In comparison to surgical literature, we could find similar rates in limb salvage (92.9%) compared to studies with similar length of follow-up: 93.7% limbs could be saved according to Fragomen’s series of 16 reconstructed feet[40]. Another recent study by Spraul et al. reported a limb salvage rate of 89% while using the Hoffmann-external Fixator[41]. In a recent study with a mean of 35 months follow-up that analyzed the outcome of a one-staged reconstruction procedure using the Ilizarov principles, Wirth et al. reported successful limb salvage in 93% [42]. Ettinger et al. (31.3 months follow-up) reported a limb salvage rate of 94.8% in their series of surgically reconstructed CN ankles[43]. The same group published a case series (18 months follow-up) of tibiocalcaneal arthrodesis in CN-related talar breakdown, with 91.7% of the affected limbs being saved [44]. Pinzur et al. had a success rate of 97.3% limb salvage but had substantially less follow-up with 12 months [45]. Reinke et al. reported successful limb salvage using the Ilizarov principles in all five cases of CN with talar body necrosis after a follow-up of 27 months[46]. There were no differences in major amputations between the studies by Hegewald et al. [47], Ford et al. [48] and our study (p = 0.730 and p = 0.125, respectively; test on equality of proportions), but our study showed lower proportions of major amputations compared to Eschler et al. [49] and Elmarsafi et al. [39] (7.1% versus 28.6%, p = 0.030 and 7.1% versus 17.2%, p = 0.002, respectively).

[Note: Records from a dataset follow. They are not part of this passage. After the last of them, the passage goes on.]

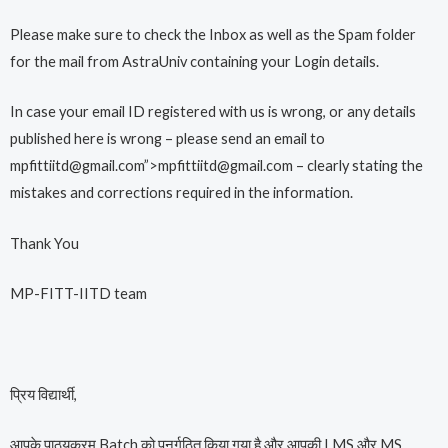
Please make sure to check the Inbox as well as the Spam folder
for the mail from AstraUniv containing your Login details.
In case your email ID registered with us is wrong, or any details
published here is wrong – please send an email to
mpfittiitd@gmail.com”>mpfittiitd@gmail.com – clearly stating the
mistakes and corrections required in the information.
Thank You
MP-FITT-IITD team
प्रिय विद्यार्थी,
आपके पाठ्यक्रम Batch को पुनर्गठित किया गया है और आपकी LMS और MS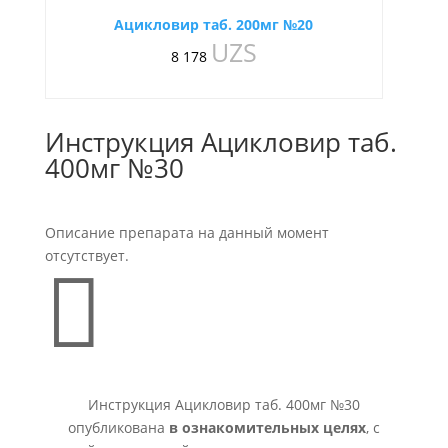
Ацикловир таб. 200мг №20
UZS
8 178
Инструкция Ацикловир таб.
400мг №30
Описание препарата на данный момент
отсутствует.

Инструкция Ацикловир таб. 400мг №30
опубликована
в ознакомительных целях
, с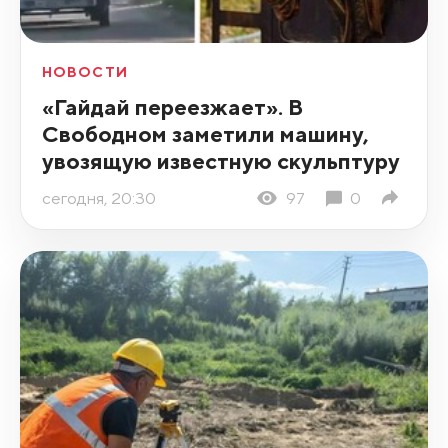
НОВОСТИ
«Гайдай переезжает». В
Свободном заметили машину,
увозящую известную скульптуру
сегодня, 20:30
97
0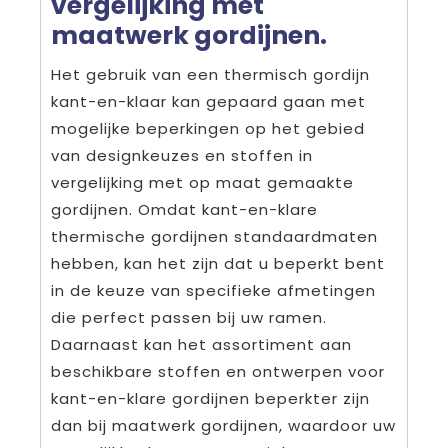
vergelijking met
maatwerk gordijnen.
Het gebruik van een thermisch gordijn
kant-en-klaar kan gepaard gaan met
mogelijke beperkingen op het gebied
van designkeuzes en stoffen in
vergelijking met op maat gemaakte
gordijnen. Omdat kant-en-klare
thermische gordijnen standaardmaten
hebben, kan het zijn dat u beperkt bent
in de keuze van specifieke afmetingen
die perfect passen bij uw ramen.
Daarnaast kan het assortiment aan
beschikbare stoffen en ontwerpen voor
kant-en-klare gordijnen beperkter zijn
dan bij maatwerk gordijnen, waardoor uw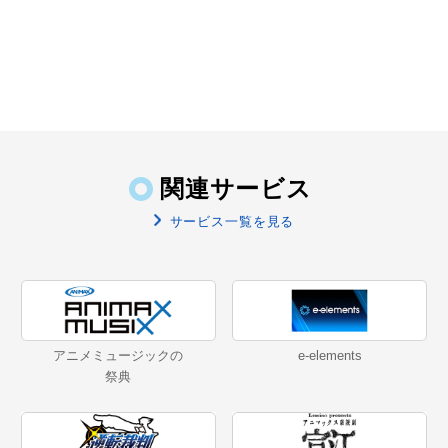
関連サービス
サービス一覧を見る
アニメミュージックの
e-elements
祭典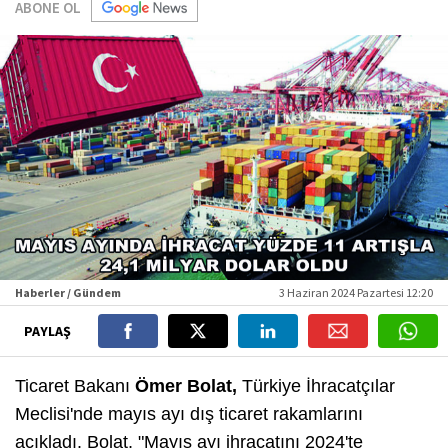
ABONE OL
Haberler / Gündem
3 Haziran 2024 Pazartesi 12:20
PAYLAŞ
Ticaret Bakanı
Ömer Bolat,
Türkiye İhracatçılar
Meclisi'nde mayıs ayı dış ticaret rakamlarını
açıkladı. Bolat, "Mayıs ayı ihracatını 2024'te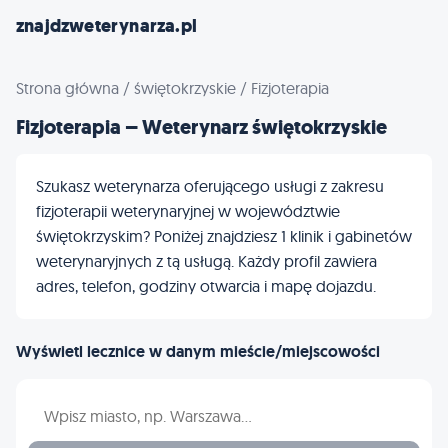
znajdzweterynarza.pl
Strona główna
/
świętokrzyskie
/
Fizjoterapia
Fizjoterapia – Weterynarz świętokrzyskie
Szukasz weterynarza oferującego usługi z zakresu
fizjoterapii weterynaryjnej w województwie
świętokrzyskim? Poniżej znajdziesz 1 klinik i gabinetów
weterynaryjnych z tą usługą. Każdy profil zawiera
adres, telefon, godziny otwarcia i mapę dojazdu.
Wyświetl lecznice w danym mieście/miejscowości
Wpisz nazwę miasta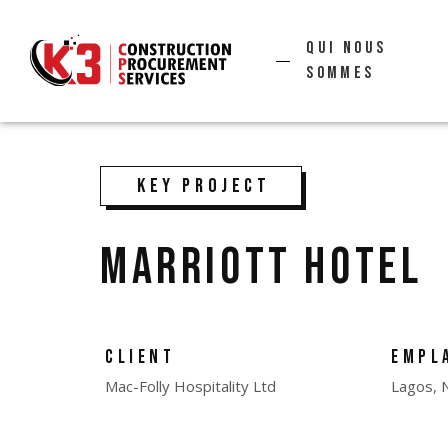
Qui nous
sommes
KEY PROJECT
MARRIOTT HOTEL
CLIENT
EMPL
Mac-Folly Hospitality Ltd
Lagos, N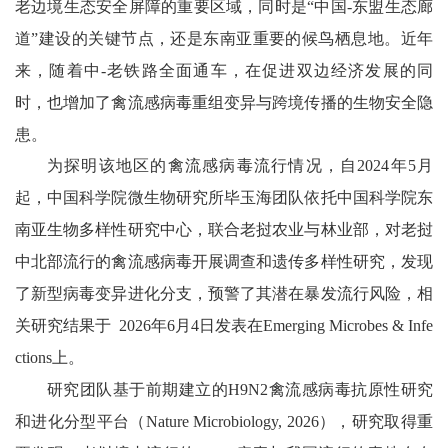
老边境生态安全屏障的重要区域，同时是“中国
-东盟生态廊
道”建设的关键节点，还是东南亚重要的候鸟栖息地。近年
来，随着
中
-老铁路全面通车，在促进双边经济发展的同
时，也增加了禽流感病毒重组变异与跨境传播的生物安全隐
患。
为探明该地区的禽流感病毒流行情况，自2024年5月
起，中国科学院微生物研究所毕玉海团队依托中国科学院东
南亚生物多样性研究中心，联合老挝农业与林业部，对老挝
中北部流行的禽流感病毒开展调查和遗传多样性研究，发现
了新型病毒变异进化分支，预警了其潜在暴发流行风险，相
关研究结果于 2026年6月4日发表在Emerging Microbes & Infe
ctions上。
研究团队基于前期建立的
H9N2禽流感病毒抗原性研究
和进化分型平台（Nature Microbiology, 2026），研究取得重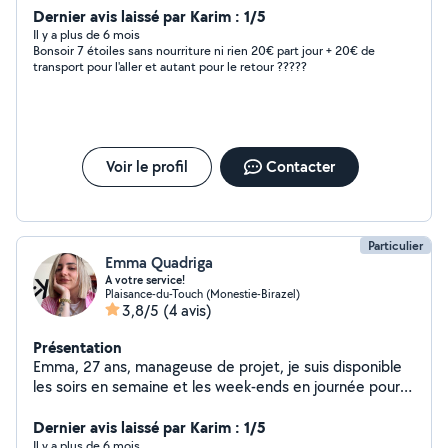
Dernier avis laissé par Karim : 1/5
Il y a plus de 6 mois
Bonsoir 7 étoiles sans nourriture ni rien 20€ part jour + 20€ de
transport pour l'aller et autant pour le retour ?????
Voir le profil
Contacter
Particulier
Emma Quadriga
A votre service!
Plaisance-du-Touch (Monestie-Birazel)
3,8/5
(4 avis)
Présentation
Emma, 27 ans, manageuse de projet, je suis disponible
les soirs en semaine et les week-ends en journée pour
vous rendre service ! Ménage, courses ou encore garde
d'animaux !
Dernier avis laissé par Karim : 1/5
Il y a plus de 6 mois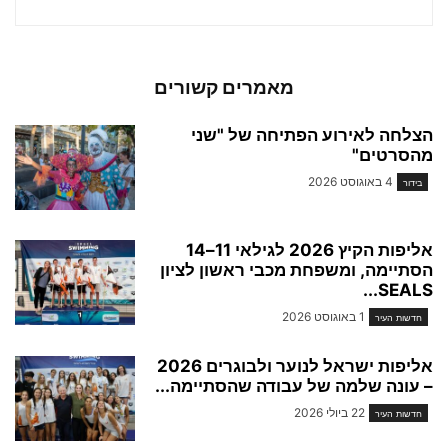
מאמרים קשורים
הצלחה לאירוע הפתיחה של "שני
מהסרטים"
4 באוגוסט 2026
בידור
אליפות הקיץ 2026 לגילאי 11–14
הסתיימה, ומשפחת מכבי ראשון לציון
SEALS...
1 באוגוסט 2026
חדשות העיר
אליפות ישראל לנוער ולבוגרים 2026
– עונה שלמה של עבודה שהסתיימה...
22 ביולי 2026
חדשות העיר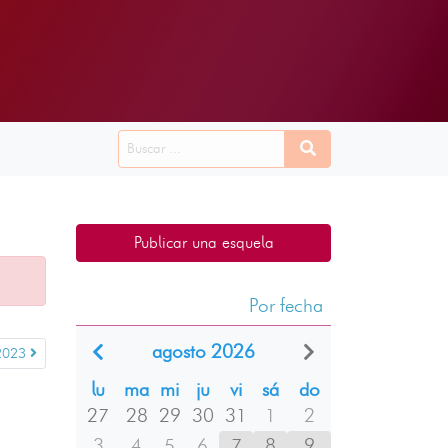
Publicar una esquela
Por fecha
agosto 2026
2023
lu
ma
mi
ju
vi
sá
do
27
28
29
30
31
1
2
3
4
5
6
7
8
9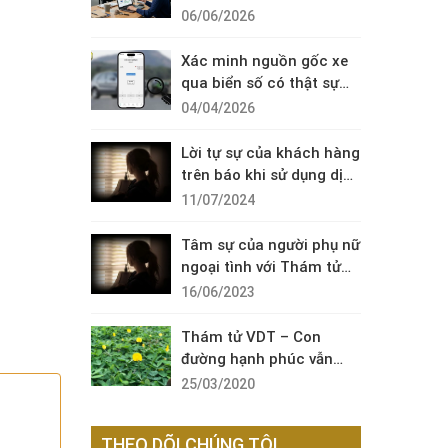
Diện Cuộc Gọi Đáng Ngờ
06/06/2026
Xác minh nguồn gốc xe
qua biển số có thật sự
cần thiết?
04/04/2026
Lời tự sự của khách hàng
trên báo khi sử dụng dịch
vụ thám tử sài gòn VDT
11/07/2024
Tâm sự của người phụ nữ
ngoại tình với Thám tử
VDT
16/06/2023
Thám tử VDT – Con
đường hạnh phúc vẫn
còn đó !
25/03/2020
THEO DÕI CHÚNG TÔI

Compared to the studies by Hegewald et al. [47], Eschler et al. [49], and Elmarsafi et al. [39], our mean time to amputation was significantly different (p = 0.020, p = 0.026, and p = 0.006, respectively; t tests) with amputations occurring after a longer time frame in our study. In comparison to the study by Ford et al., our mean time to amputation showed a trend for differences (p = 0.056), indicating a longer major amputation-free survival as well. However, due to potential patient differences, these comparisons need to be interpreted with care.

Conclusion

With conservative therapy of CN, limb loss can be prevented in almost 93% after 5.2 years. Patients and physicians must be prepared for a high probability of facing complications. In patients with diabetic CN, reactivation of CN is more common than in non-diabetic CN. Diabetics were at an enhanced risk of major amputation and of developing ulcer recurrence. Smoking was significantly associated with the development of ulcers and necessity of amputation procedures. Therefore, when dealing with CN, physicians must take special care if the etiology of CN is of diabetic nature and must make every effort to convince patients to stop smoking.